La Trini se empezó a acojonar camino del cine. Evaristo respiraba con serias dificultades y emitía sonidos guturales de ultratumba. Se repetían los eructos amén de otros gases que fluían a sus anchas. Sacaron las entradas para la película de romanos y mientras la Trini visitaba el excusado Evaristo se aprovisionaba de patatas hasta los dientes.
La Trini apenas abría la boca. A decir verdad hubiera deseado que se le hubiera tragado la tierra, o tal vez una planta carnívora. Evaristo engullía y engullía mientras de su frente brotaban mares de sudores. Los botones del pantalón reventaron y los de su camisa, recién estrenada, envidiosos siguieron su camino.
Fue cuando un león se merendaba a un romano cuando la situación se tornó dantesca. Evaristo tenía el rostro amoratado como una patata pasada y las venas de sus manos amenazaban desborde. Entonces sucedió la gran explosión. Evaristo reventó e innumerables pedazos de patatas mezclados con carne y vísceras se expandieron por todos los rincones del recinto.

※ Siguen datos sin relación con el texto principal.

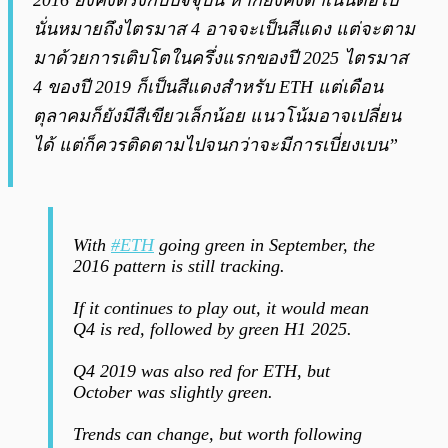
2016 ยังคงตรงกับปัจจุบัน หากยังคงดำเนินต่อไป
นั่นหมายถึงไตรมาส 4 อาจจะเป็นสีแดง แต่จะตาม
มาด้วยการเติบโตในครึ่งแรกของปี 2025 ไตรมาส
4 ของปี 2019 ก็เป็นสีแดงสำหรับ ETH แต่เดือน
ตุลาคมก็ยังมีสีเขียวเล็กน้อย แนวโน้มอาจเปลี่ยน
ได้ แต่ก็ควรติดตามไปจนกว่าจะมีการเบี่ยงเบน”
With
#ETH
going green in September, the
2016 pattern is still tracking.
If it continues to play out, it would mean
Q4 is red, followed by green H1 2025.
Q4 2019 was also red for ETH, but
October was slightly green.
Trends can change, but worth following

No se salvó ni el proyector, ni el acomodador ni la mojigata vendedora de refrescos. Las paredes, los retretes, asientos y demás enseres quedaron cubiertos de una viscosa capa de desvarío que pasaría a la historia local.
A su entierro no asistió ni la Trini, y en su lápida Tia Engracia, todo ironía, hizo que rezara la siguiente esquela:
“Hay amores que matan”.

También fue el nacimiento de la fábrica de Matutano, pero eso, claro está, es otra historia.